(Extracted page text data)
============

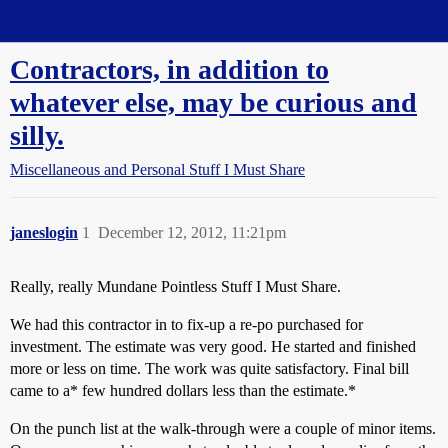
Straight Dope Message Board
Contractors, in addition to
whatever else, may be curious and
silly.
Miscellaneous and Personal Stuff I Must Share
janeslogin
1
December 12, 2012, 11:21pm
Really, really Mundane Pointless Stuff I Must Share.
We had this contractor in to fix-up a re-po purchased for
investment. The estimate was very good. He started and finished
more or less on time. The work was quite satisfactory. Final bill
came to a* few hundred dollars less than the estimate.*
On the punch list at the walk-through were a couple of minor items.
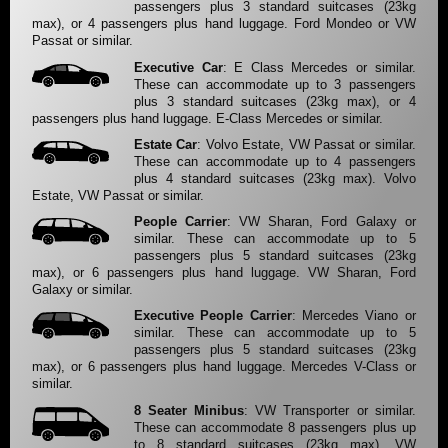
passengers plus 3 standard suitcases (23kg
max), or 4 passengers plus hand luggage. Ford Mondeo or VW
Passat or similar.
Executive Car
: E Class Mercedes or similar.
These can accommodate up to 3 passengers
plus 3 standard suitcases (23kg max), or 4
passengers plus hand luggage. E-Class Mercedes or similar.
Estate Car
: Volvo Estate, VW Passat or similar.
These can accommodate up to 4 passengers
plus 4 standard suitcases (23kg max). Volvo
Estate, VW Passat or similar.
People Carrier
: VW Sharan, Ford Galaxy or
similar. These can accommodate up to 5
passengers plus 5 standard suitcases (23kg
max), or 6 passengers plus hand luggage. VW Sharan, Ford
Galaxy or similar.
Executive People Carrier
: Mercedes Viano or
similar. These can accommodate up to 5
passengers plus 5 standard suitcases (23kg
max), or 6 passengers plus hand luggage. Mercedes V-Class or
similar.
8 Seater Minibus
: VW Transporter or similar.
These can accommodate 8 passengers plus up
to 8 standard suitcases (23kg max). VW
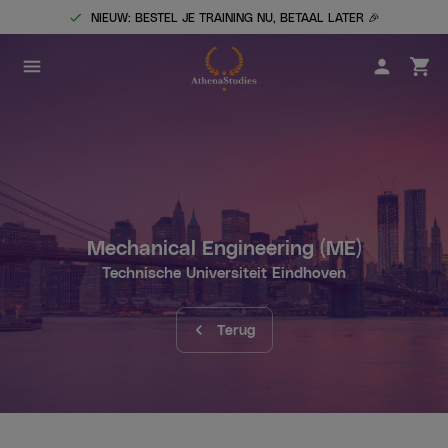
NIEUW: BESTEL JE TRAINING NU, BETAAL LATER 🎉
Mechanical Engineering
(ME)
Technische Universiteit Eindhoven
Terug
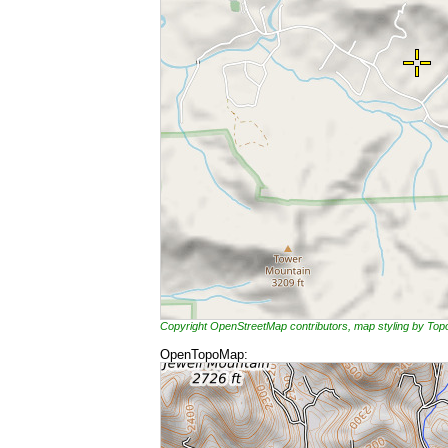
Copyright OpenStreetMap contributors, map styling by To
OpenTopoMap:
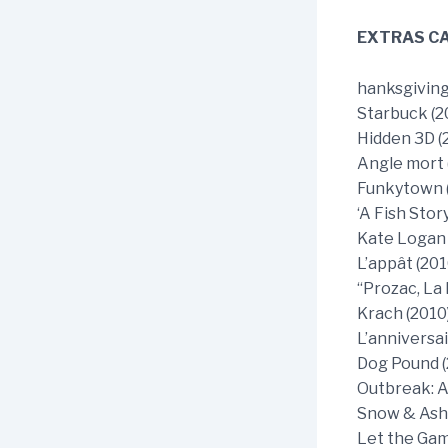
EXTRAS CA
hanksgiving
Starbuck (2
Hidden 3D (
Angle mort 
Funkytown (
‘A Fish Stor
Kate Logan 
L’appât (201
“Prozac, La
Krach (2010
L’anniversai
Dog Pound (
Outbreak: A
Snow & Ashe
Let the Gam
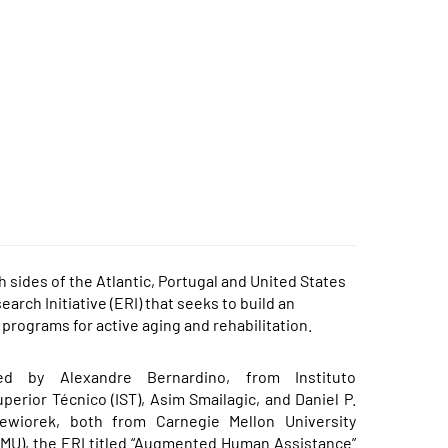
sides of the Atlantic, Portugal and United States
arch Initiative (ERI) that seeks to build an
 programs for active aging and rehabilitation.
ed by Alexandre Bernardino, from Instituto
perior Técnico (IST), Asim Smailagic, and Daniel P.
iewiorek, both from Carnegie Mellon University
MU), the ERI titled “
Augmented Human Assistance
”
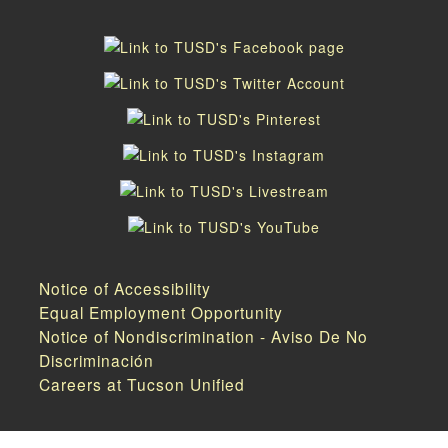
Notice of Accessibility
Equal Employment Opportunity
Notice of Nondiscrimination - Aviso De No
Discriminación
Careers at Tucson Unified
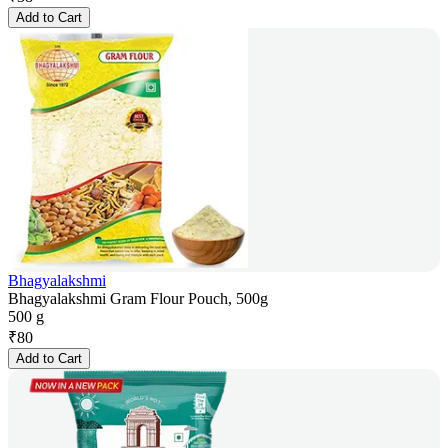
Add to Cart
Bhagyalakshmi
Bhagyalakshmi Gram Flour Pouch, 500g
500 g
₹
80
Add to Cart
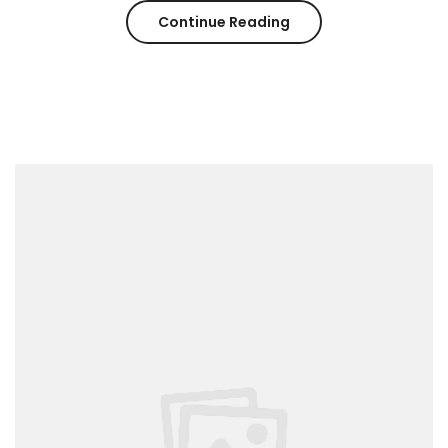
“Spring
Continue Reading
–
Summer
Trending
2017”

============

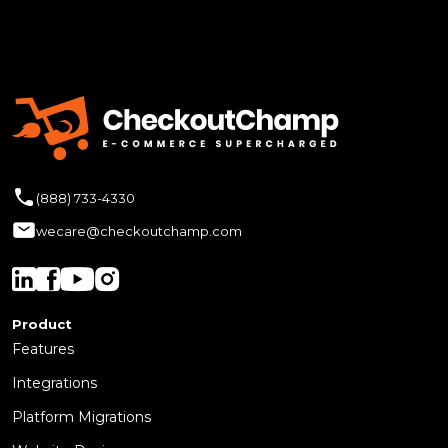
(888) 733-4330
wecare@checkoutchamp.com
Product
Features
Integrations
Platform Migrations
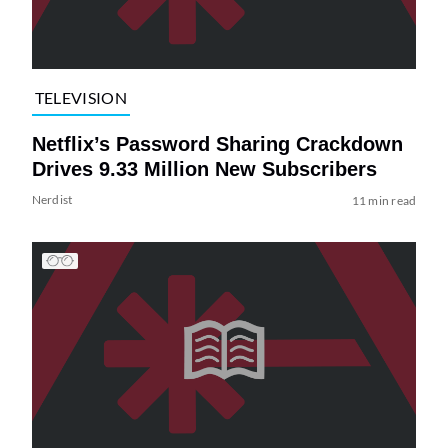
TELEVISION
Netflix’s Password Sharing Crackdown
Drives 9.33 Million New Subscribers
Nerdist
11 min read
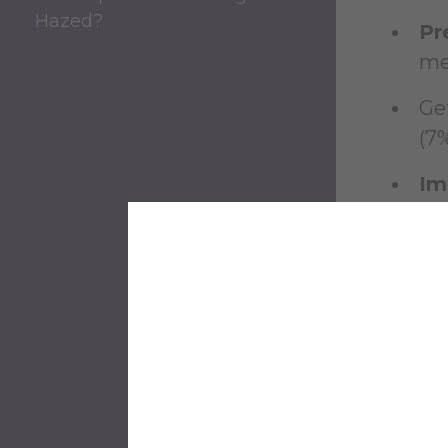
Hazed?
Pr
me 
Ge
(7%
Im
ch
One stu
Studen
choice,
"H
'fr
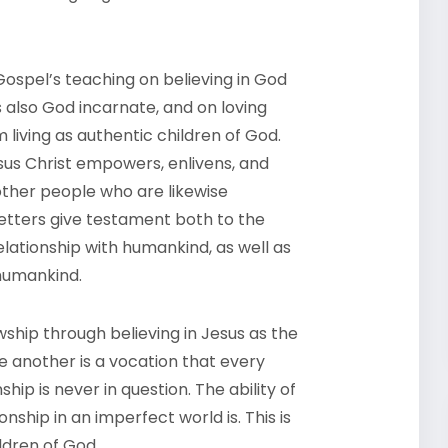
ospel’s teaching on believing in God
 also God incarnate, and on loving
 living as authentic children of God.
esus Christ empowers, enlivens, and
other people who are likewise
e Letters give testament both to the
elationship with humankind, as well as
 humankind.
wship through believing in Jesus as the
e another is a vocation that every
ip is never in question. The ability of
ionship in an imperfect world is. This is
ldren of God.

============

**WORK INSTRUCTION:** Exact copy, pictures excluded: from the line with "perior Técnico (IST), Asim" up to and including the line with "Discriminación" in the data above.

**EXERCISE ANSWER:**
perior Técnico (IST), Asim Smailagic, and Daniel P.
iewiorek, both from Carnegie Mellon University
MU), the ERI titled “
Augmented Human Assistance
”
Notice of Accessibility
Equal Employment Opportunity
Notice of Nondiscrimination - Aviso De No
Discriminación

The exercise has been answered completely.